Especificamente quanto ao CPC 24, destaca-se o seu item 24.9, abaixo reproduzido:
“A seguir são apresentados exemplos de eventos subsequentes ao período contábil a que se referem as demonstrações contábeis que exigem que a entidade ajuste os valores reconhecidos em suas demonstrações ou reconheça itens que não tenham sido previamente reconhecidos: (a) decisão ou pagamento em processo judicial após o final do período contábil a que se referem as demonstrações contábeis, confirmando que a entidade já tinha a obrigação presente ao final daquele período contábil. A entidade deve ajustar qualquer provisão relacionada ao processo anteriormente reconhecida de acordo com o CPC 25 – Provisões, Passivos Contingentes e Ativos Contingentes ou registrar nova provisão. A entidade não divulga meramente um passivo contingente porque a decisão proporciona provas adicionais que seriam consideradas de acordo com o item 16 do CPC 25; (…)”

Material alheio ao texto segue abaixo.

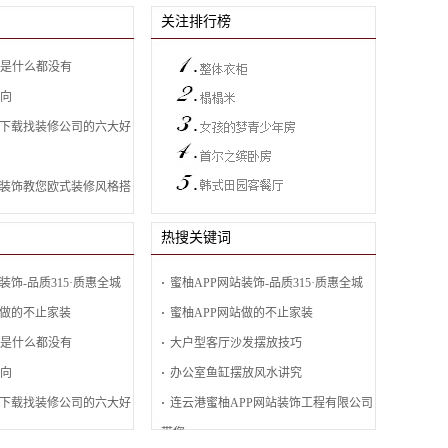
关注排行榜
是什么都没有
风向
蜜柚APP网站装饰-品质315·质惠全城
播下载找装修公司的六大好
《蜜柚APP网站装饰 - 品质315•质惠全城》️ * 水电火爆直...
站装饰教您欧式装修风格搭
蜜柚APP网站做的不止家装
热搜关键词
餐饮店装修是一个复杂且精细的过程，需要经过多个步
版下载风格有哪些特点元
骤...
装饰-品质315·质惠全城
蜜柚APP网站装饰-品质315·质惠全城
站做的不止家装
蜜柚APP网站做的不止家装
极简装修并不是什么都没有
是什么都没有
大户型客厅沙发摆放技巧
极简装修是一种追求简约、舒适和实用性的装修风
格，相...
风向
办公室鱼缸摆放风水讲究
播下载找装修公司的六大好
连云港蜜柚APP网站装饰工程有限公司
2023年装修风向
带您...
随着社会的进步和人们生活品质的改善，装修已经不再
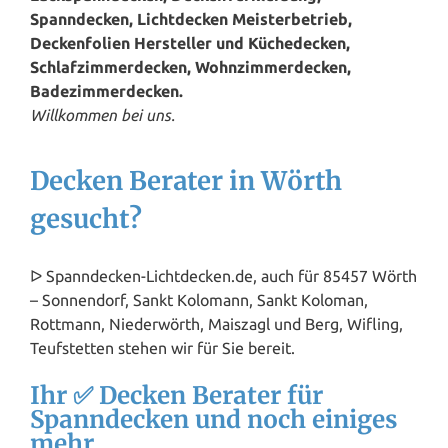
Spanndecken, Lichtdecken Meisterbetrieb,
Deckenfolien Hersteller und Küchedecken,
Schlafzimmerdecken, Wohnzimmerdecken,
Badezimmerdecken.
Willkommen bei uns.
Decken Berater in Wörth
gesucht?
ᐅ Spanndecken-Lichtdecken.de, auch für 85457 Wörth
– Sonnendorf, Sankt Kolomann, Sankt Koloman,
Rottmann, Niederwörth, Maiszagl und Berg, Wifling,
Teufstetten stehen wir für Sie bereit.
Ihr ✅ Decken Berater für
Spanndecken und noch einiges
mehr.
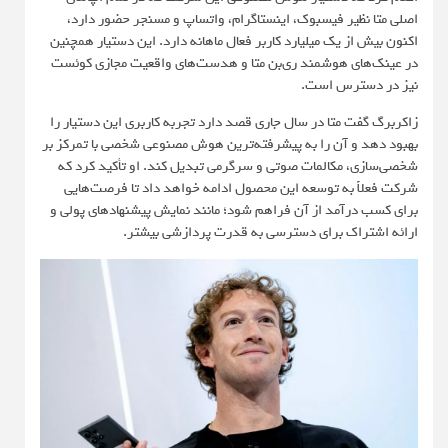
اصلی متا نظیر فیسبوک، اینستاگرام، واتساپ و مسنجر حضور دارد،
اکنون بیش از یک میلیارد کاربر فعال ماهانه دارد. این دستیار همچنین
در عینک‌های هوشمند ری‌بن متا و هدست‌های واقعیت مجازی کوئست
نیز در دسترس است.
زاکربرگ گفت متا در سال جاری قصد دارد تجربه کاربری این دستیار را
بهبود دهد و آن را به پیشرفته‌ترین هوش مصنوعی شخصی با تمرکز بر
شخصی‌سازی، مکالمات صوتی و سرگرمی تبدیل کند. او تأکید کرد که
شرکت فعلاً به توسعه این محصول ادامه خواهد داد تا فرصت‌هایی
برای کسب درآمد از آن فراهم شود؛ مانند نمایش پیشنهادهای پولی و
ارائه اشتراک برای دسترسی به قدرت پردازشی بیشتر.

Dessa forma, as entidades devem considerar a decisão do STF quando da elaboração e aprovação das demonstrações contábeis para fins de reconhecimento, mensuração e divulgação de suas provisões para riscos tributários e/ou tratamentos fiscais incertos no encerramento do exercício.
Vejam que ainda que a decisão do STF tenha ocorrido em 2023, as empresas deverão avaliar reconhecer seus efeitos ainda em 2022, caso ainda não tenham divulgado as respectivas demonstrações financeiras.

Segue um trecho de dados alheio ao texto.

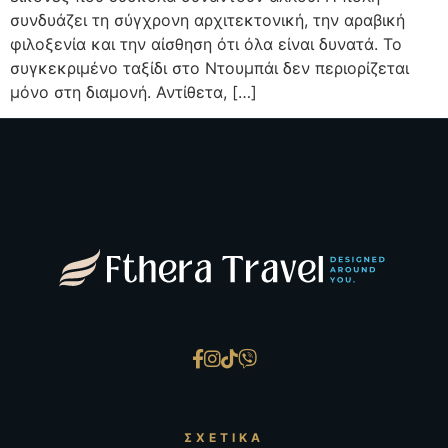
συνδυάζει τη σύγχρονη αρχιτεκτονική, την αραβική
φιλοξενία και την αίσθηση ότι όλα είναι δυνατά. Το
συγκεκριμένο ταξίδι στο Ντουμπάι δεν περιορίζεται
μόνο στη διαμονή. Αντίθετα, […]
ΣΧΕΤΙΚΆ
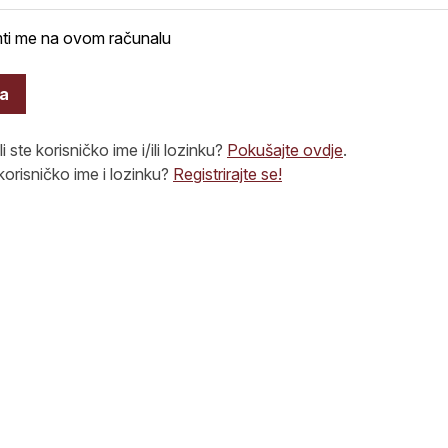
ti me na ovom računalu
va
i ste korisničko ime i/ili lozinku?
Pokušajte ovdje
.
orisničko ime i lozinku?
Registrirajte se!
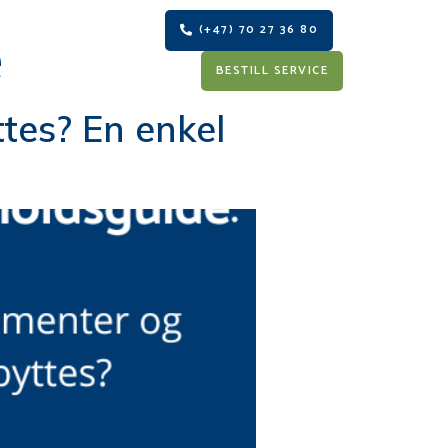
e
(+47) 70 27 36 80
S
BESTILL SERVICE
tes? En enkel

Evidentemente que a avaliação de reconhecer ou não uma provisão relacionada aos efeitos da CSLL deve levar em conta a opinião dos assessores jurídicos quanto à chance de um efetivo desembolso em decorrência da decisão do STF.
Nesse ponto não vejo que tenhamos um consenso no meio jurídico, ao contrário, vejo uma clara dificuldade em opinar devido à falta de publicação do Acórdão e também quanto ao posicionamento do STF frente a prováveis embargos de declaração.

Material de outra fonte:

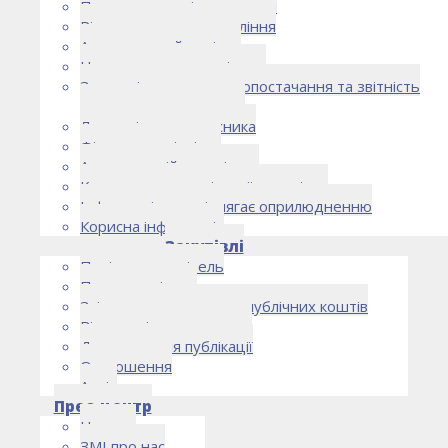
Правоустановчі документи
Рішення органу управління
Аудиторський комітет
Нормативно-правові акти
Загальні умови електропостачання та звітність
електропостачальника
Лист очікувань власника
Фінансова звітність
Антикорупційна політика
Кодекс етики та ділової поведінки
Інформація, що підлягає оприлюдненню
Корисна інформація
Закупівлі
Політика закупівель
План закупівель
Звіт про використання публічних коштів
Відомості про договори
Договори для публікації
Оголошення
Архів
Прес-центр
Новини
ЗМІ про нас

Nesse contexto, respeitadas as avaliações de cada caso, penso que o cenário não está claro o suficiente para tornar indiscutível a necessidade de registro contábil de provisões, pois além da questão jurídica que depende do conhecimento do teor do Acórdão e julgamento sobre provável embargos de execução há, ainda, possível dificuldade em determinação de imediato e com confiabilidade dos valores envolvidos.
Não posso deixar de registrar que ao longo desses dias ocorreram muitas manifestações sobre o assunto, mas a que mais chamou a atenção foi a do Ministro Luiz Fux: “A decisão destruiu a coisa julgada e criou a maior surpresa fiscal para os contribuintes. Foi uma decisão genérica que se aplica a todos os tributos, com consequências desastrosas. O contribuinte que tem uma decisão favorável julgada há mais de dez anos não poderá mais dormir com tranquilidade com essa decisão”.
Podemos considerar que estamos diante de mais um capítulo e, talvez, um dos mais relevantes da chamada insegurança jurídica, a qual está submetida nosso País.
Nesse sentido, o posicionamento do STF levanta preocupação para outras situações de repercussão geral discutidas pelo próprio STF em sentido contrário aos contribuintes, como é o caso dos exemplos mencionados pelo IBRACON em sua Circular: (i) certos processos que envolvem a exclusão do ICMS na base do PIS e COFINS impetrados após março de 2017; (ii) IPI na revenda de produtos importados (Tema 906); (iii) contribuição previdenciária sobre 1/3 de férias (Tema 985); iv) CSLL na exportação (Tema 8); e (v) COFINS sobre prestação de serviço legalmente regulamentado (Tema 71).
Assim, chamamos a atenção dos contribuintes para a importância de revisitarem seus processos judiciais tributários, para avaliar riscos da aplicação do entendimento do STF prejudicar teses em que julgavam estar protegidos pela coisa julgada.